Pas de vie sur Vénus

Dans cet article consacré à une potentielle vie sur Vénus, le journaliste fait la synthèse des différentes hypothèses formulées par les scientifiques concernant la détection de phosphine dans les nuages de Vénus. C'est sur un ton désabusé qu'il conclut à l'absence de réelle avancée.

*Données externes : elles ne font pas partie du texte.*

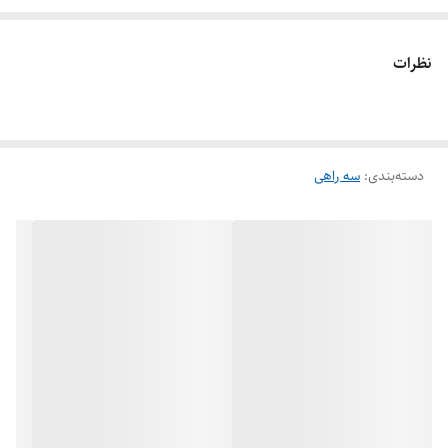
نصب می‌شود.
برخی از مزایای استفاده از سه راهی تبدیل کلمپی عبارتند از:
نظرات
عمر مفید بالا:
متریال‌های مورداستفاده در ساخت این اتصال کلمپی بسیار
مرغوب هستند و باعث افزایش عمر مفید آن می‌شوند
مقاومت در برابر زنگ‌زدگی:
این سه راهی به طور مطلوب در برابر مواد
دسته‌بندی
:
سه راهی
خورنده مقاوم است و رطوبت نمی‌تواند باعث زنگ‌زدن آن شود
نصب آسان:
شما برای نصب این اتصال لوله به ابزارآلات خاص نیازی
نخواهید داشت و با استفاده از یک آچار یا دریل می‌توانید آن را در محل
مدنظر نصب کنید. همچنین جداسازی این محصول نیز به‌سادگی انجام
می‌شود تا در هنگام تعمیرات نیز کار شما راحت باشد
بهداشتی بودن:
متریال‌های به‌کاررفته برای تولید این محصول بهداشتی
هستند تا شما بتوانید از آن برای اتصال لوله‌ها در صنایع غذایی و حساس
نیز استفاده کنید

Les indices d’une éventuelle vie sur Vénus s’effacent

La présence de phosphine dans l’atmosphère de la planète, gaz dont les molécules pourraient être créées par des organismes vivants, est contredite par des articles parus ou prépubliés.

Ainsi va la science. Un jour une équipe de chercheurs annonce un résultat étonnant. Leurs collègues se mettent en branle et le contestent, le défendent mais surtout tentent de le confirmer. Quelques semaines plus tard, de nouveaux travaux arrivent et… dégonflent l’enthousiasme initial.

C’est ce qui arrive avec l’histoire de la présence dans les nuages de la planète Vénus d’un gaz inattendu, la phosphine, de formule PH3 (un atome de phosphore, trois atomes d’hydrogène). Cette annonce faite le 14 septembre dans Nature Astronomy par une équipe internationale menée par Jane Greaves, de l’université de Cambridge (Royaume-Uni), avait de quoi intriguer. Après élimination des scénarios physico-chimiques habituels pour en expliquer l’origine, l’hypothèse restante revenait à considérer que ces molécules pourraient être créées par des organismes vivants. Bref, ce serait l’indice d’une vie extraterrestre.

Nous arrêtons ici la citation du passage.